Sophie torréfiait des microlots éthiopiens et colombiens avec une précision que peu de torréfacteurs atteignent. Son café était vendu en petits sachets, uniquement via son atelier et un marché du dimanche. Belle clientèle. Confidentielle.
Le premier travail a été de cartographier ce qui faisait la différence de Sophie : la traçabilité totale de ses lots, sa relation directe avec les producteurs, sa méthode de torréfaction lente. Des éléments rares. Des éléments racontables.
On a travaillé une charte narrative : comment Sophie parle de ses cafés, à qui, dans quel vocabulaire. Pas du jargon "specialty coffee" — un langage chaleureux, précis, qui respecte l'intelligence du client sans l'exclure.

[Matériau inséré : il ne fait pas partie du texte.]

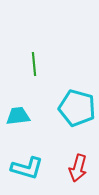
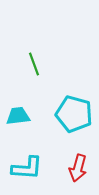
green line: rotated 15 degrees counterclockwise
cyan pentagon: moved 3 px left, 6 px down
cyan L-shape: rotated 12 degrees counterclockwise
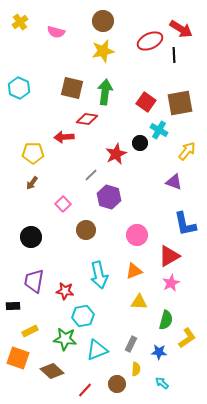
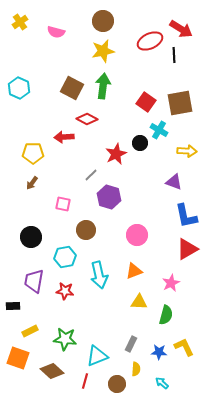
brown square at (72, 88): rotated 15 degrees clockwise
green arrow at (105, 92): moved 2 px left, 6 px up
red diamond at (87, 119): rotated 20 degrees clockwise
yellow arrow at (187, 151): rotated 54 degrees clockwise
pink square at (63, 204): rotated 35 degrees counterclockwise
blue L-shape at (185, 224): moved 1 px right, 8 px up
red triangle at (169, 256): moved 18 px right, 7 px up
cyan hexagon at (83, 316): moved 18 px left, 59 px up
green semicircle at (166, 320): moved 5 px up
yellow L-shape at (187, 338): moved 3 px left, 9 px down; rotated 80 degrees counterclockwise
cyan triangle at (97, 350): moved 6 px down
red line at (85, 390): moved 9 px up; rotated 28 degrees counterclockwise
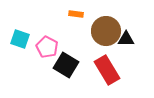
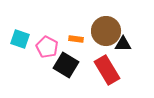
orange rectangle: moved 25 px down
black triangle: moved 3 px left, 5 px down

On a ensuite identifié 6 restaurants étoilés ou gastronomiques dans un rayon de 80km. Sophie pensait que ces établissements ne voulaient que des grands noms. Faux. Deux d'entre eux ont intégré son café à leur carte dans les 60 jours suivants.
Pour la présence digitale, on a mis en place une newsletter mensuelle — L'Origine — qui raconte chaque nouveau lot comme un voyage. 340 abonnés en 4 mois, sans publicité.
Ce que j'ai retenu de Sophie : les meilleures histoires sont celles qu'on n'ose pas encore raconter.